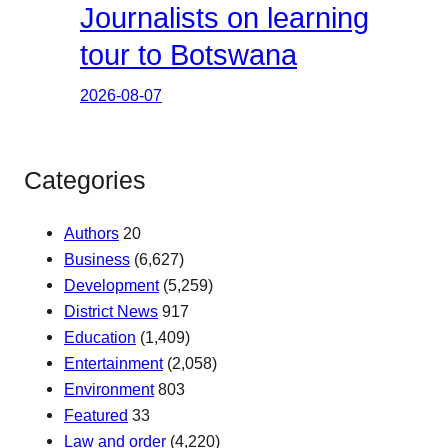
Journalists on learning
tour to Botswana
2026-08-07
Categories
Authors
20
Business
(6,627)
Development
(5,259)
District News
917
Education
(1,409)
Entertainment
(2,058)
Environment
803
Featured
33
Law and order
(4,220)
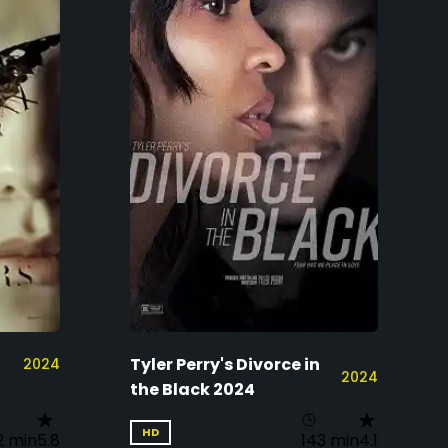
Tyler Perry's Divorce in
2024
2024
the Black 2024
HD
2 min
5.8
143 min
4.1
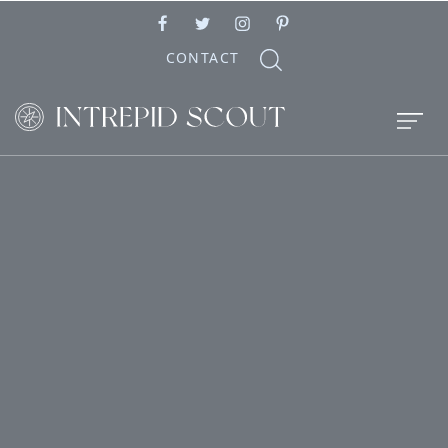
CONTACT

--*--

- [Action item]
Wherever a picture appears in the material above, skip it and copy the rest without change.

- [Solved exercise]
Journalists on learning
tour to Botswana
2026-08-07
Categories
Authors
20
Business
(6,627)
Development
(5,259)
District News
917
Education
(1,409)
Entertainment
(2,058)
Environment
803
Featured
33
Law and order
(4,220)
Tyler Perry's Divorce in
2024
2024
the Black 2024
HD
2 min
5.8
143 min
4.1
CONTACT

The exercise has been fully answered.